→ **Stored entries**:
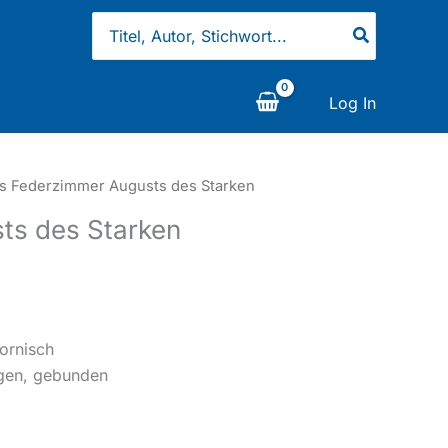
Search
for:
Log In
s Federzimmer Augusts des Starken
ts des Starken
n
ornisch
ngen, gebunden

→ **Task**:
Among the lines above, find the ones containing "Starken" and copy them.

→ **Response below**:
s Federzimmer Augusts des Starken
ts des Starken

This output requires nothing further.